3Q23 is likely to be a tough quarter, but all eyes should be on 2023 industry
growth: In our regular discounting checks (exhibit 1-5) we are seeing discounts holding
broadly stable for Zomato, but increasing for Swiggy, particularly in tier 2 towns. In
addition, Swiggy continues to discount delivery charges though its “SwiggyOne”
proportion and that is likely to put pressure on market share for Zomato in 3Q23 (recall
that Zomato has consistently gained market share from 2019 to 1H2022 – exhibit 6).

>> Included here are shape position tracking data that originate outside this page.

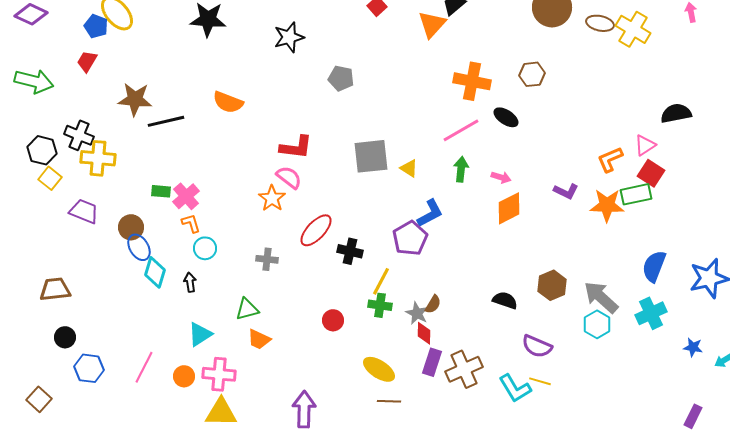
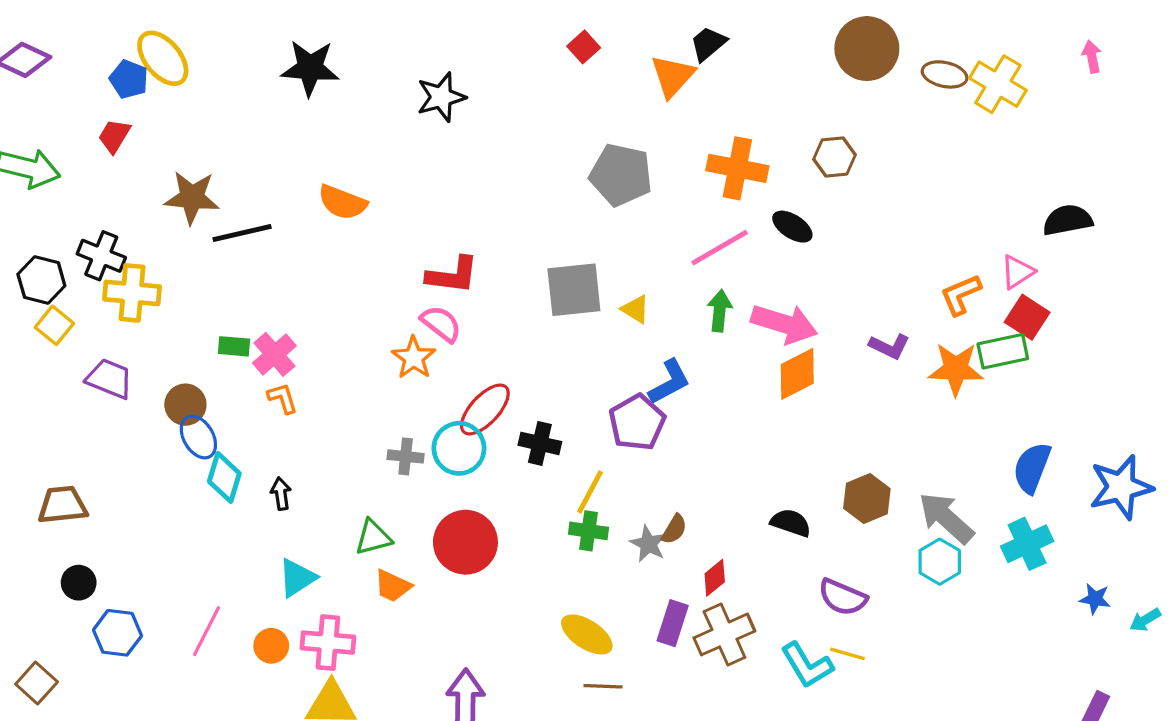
gray pentagon: (341, 78) -> (621, 175), moved, size x1.5
pink arrow: (501, 177) -> (784, 324), size x2.0
cyan circle: (205, 248) -> (459, 448), moved, size x1.4
red circle: (333, 320) -> (465, 542), moved, size x1.8
red diamond: (424, 333) -> (715, 578), moved, turned 50

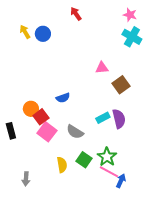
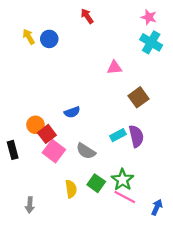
pink triangle: (102, 68) -> (114, 68), moved
blue arrow: (121, 181) -> (157, 207), moved

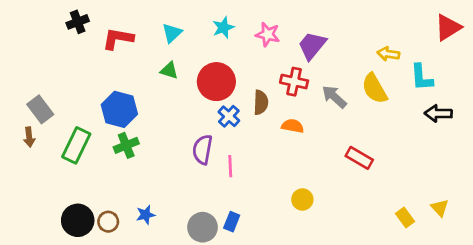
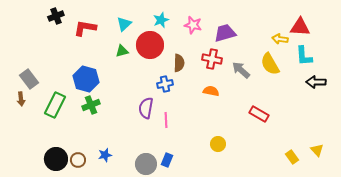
red triangle: (448, 27) -> (300, 27), moved, turned 35
purple trapezoid: (312, 46) -> (225, 33), turned 35
green triangle: (169, 70) -> (122, 51), turned -32
red circle: (216, 82) -> (150, 45), moved
brown semicircle: (261, 102) -> (179, 63), moved
blue cross: (229, 116) -> (165, 84), turned 35

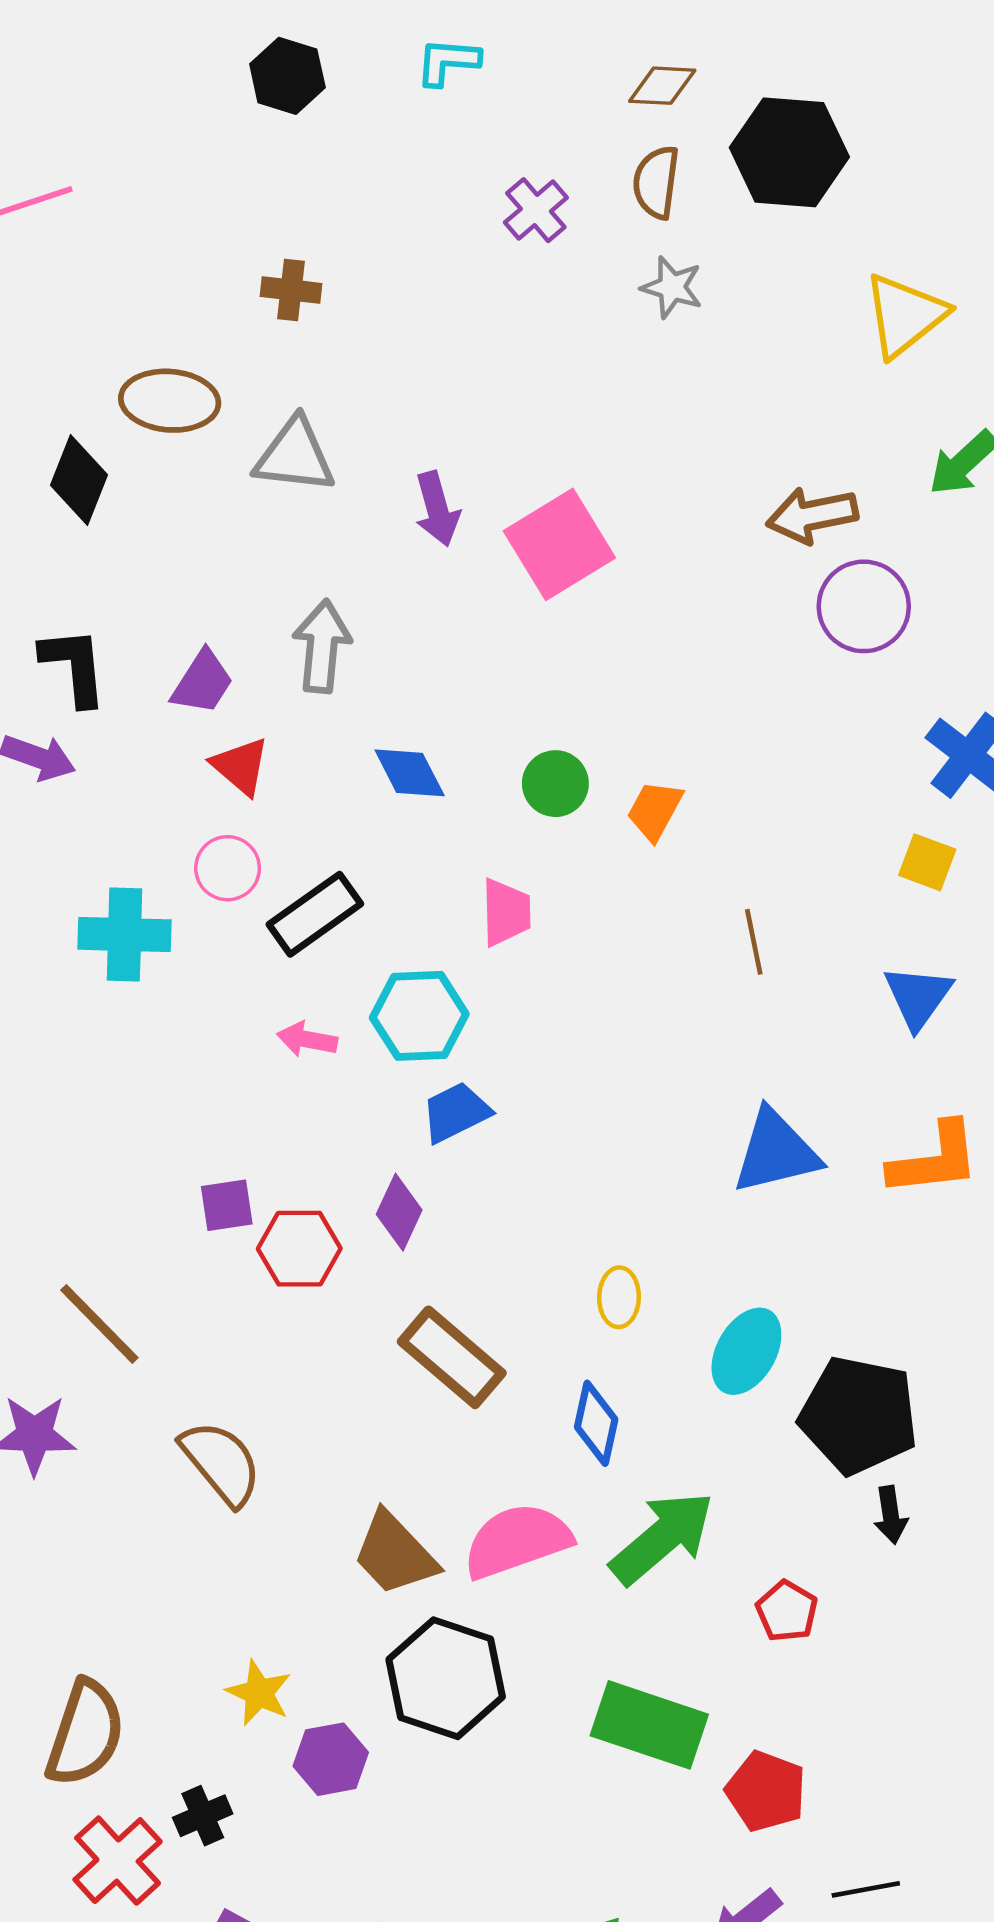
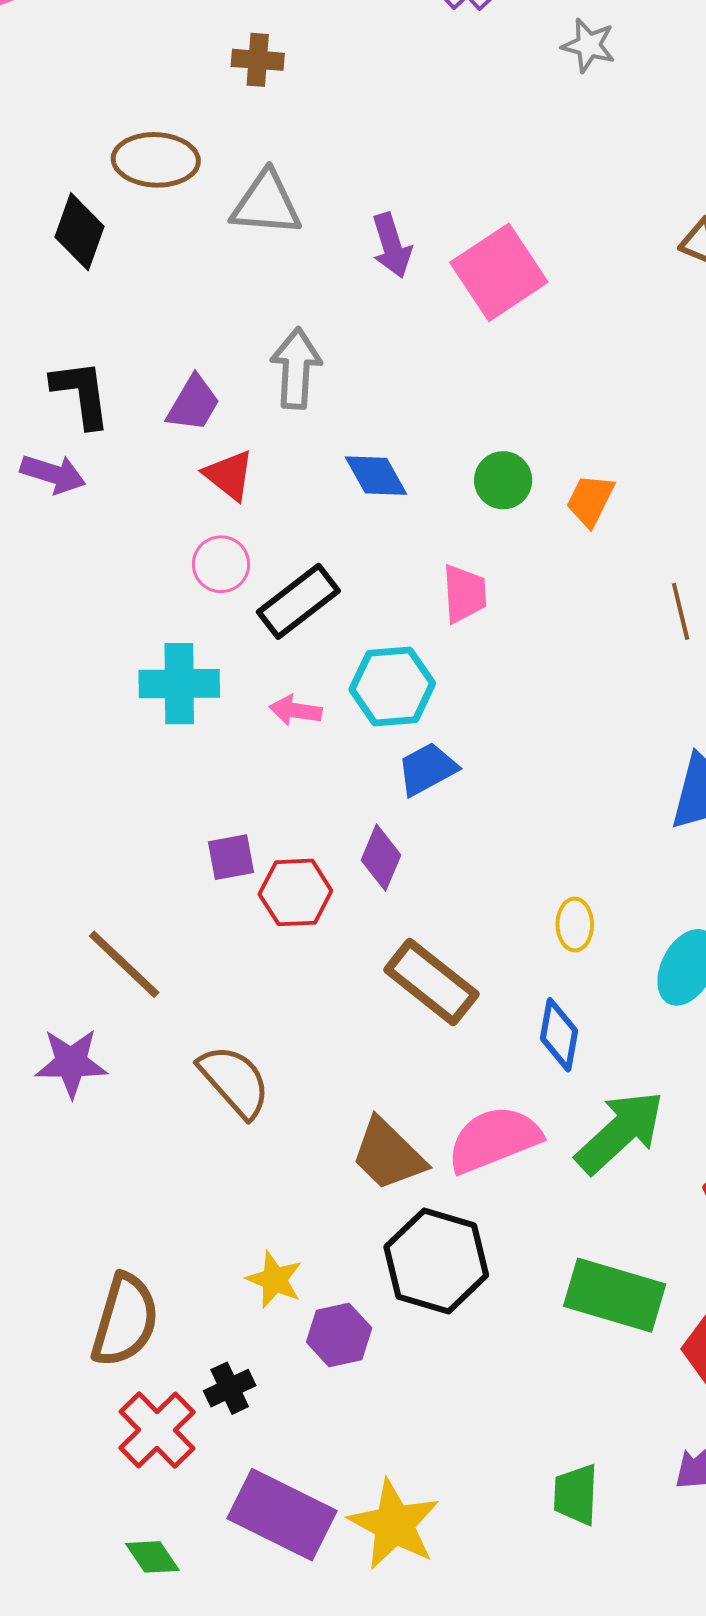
cyan cross: (125, 935) -> (179, 684), moved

On top of that, we believe FD industry growth is likely to be weak in 3Q, taking readacross from QSR growth trends in 3Q and also some likely spending shift in favour of
dine-out. This would mean that, despite the positive seasonality of 3Q, Zomato’s gross
order value (GOV) growth is likely to be mediocre in 3Q (nearly flattish). Positively though,
we expect further improvement in profitability in 3Q (though moderate when compared to
the sharp improvement in 2Q).
Beyond 3Q, aggressive competition (Swiggy) and slowing industry growth will likely
restrict further improvement in profitability for Zomato in 1HFY24 (in line with our view –
see Zomato: Buy: Profitability improvement trend should continue, 21 Sep ‘22). Hence, in
2023, industry reacceleration and Zomato’s response to Swiggy’s aggressive go-tomarket strategy will be key for the stock. Zomato is relaunching its loyalty app “Zomato
Gold”, which will restrict further contribution margin (CM) improvement in the near term.
On a separate note, contrary to consensus expectations we believe Blinkit will be an
important business for Zomato in the long term and that consistent growth in GOV and
profitability in 2023 will support the stock price. We expect continuous strong growth in
GOV and profitability in 3Q23 for Blinkit as well.
Discounting trends for Zomato and Swiggy: Our analysis of discounting data for over
100 restaurants that we track (across 3 metros and 2 non-metro towns) indicates that
discounts for both companies are now lower than last year, but have been broadly stable
over the past 2-3 quarters. While we have seen some reduction in discounting vs Oct ’22,
we believe this could be attributed to festive discounts being wound down. We also note
that Zomato has been on average more disciplined in pulling back discounts, especially in
non-metro towns where Swiggy’s discounts are higher than Zomato’s.
Valuation and change in estimates: We trim our estimates for Q3 and now assume flat
GOV growth, with modest sequential recovery in Q4. We also reduce MTU growth for
FY23/FY24e, and increase order frequency/month, leading to a lower GOV CAGR (20%
vs 25% earlier). This yields a TP of INR87 on DCF (INR90 earlier).